## DATA:
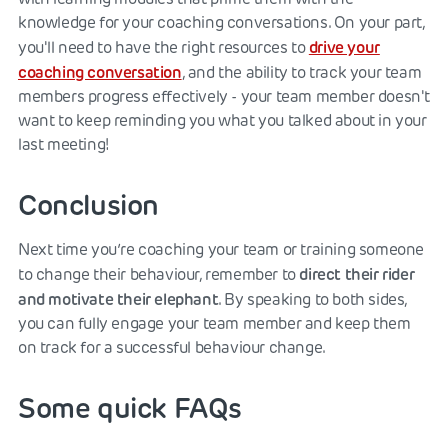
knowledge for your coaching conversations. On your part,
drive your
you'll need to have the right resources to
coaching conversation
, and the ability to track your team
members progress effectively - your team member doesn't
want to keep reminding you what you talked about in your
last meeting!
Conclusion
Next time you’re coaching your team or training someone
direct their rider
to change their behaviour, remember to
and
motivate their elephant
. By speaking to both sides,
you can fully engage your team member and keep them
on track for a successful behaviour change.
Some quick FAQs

==

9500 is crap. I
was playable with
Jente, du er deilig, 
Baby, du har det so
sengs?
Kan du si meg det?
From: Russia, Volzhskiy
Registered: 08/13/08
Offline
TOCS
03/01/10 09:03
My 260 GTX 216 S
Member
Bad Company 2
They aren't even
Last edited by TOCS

## EXERCISE REQUIREMENTS:
What is the number of lines in the entries above that hold the string "team"? Please state that number alone.

## PROBLEM SOLUTION:
4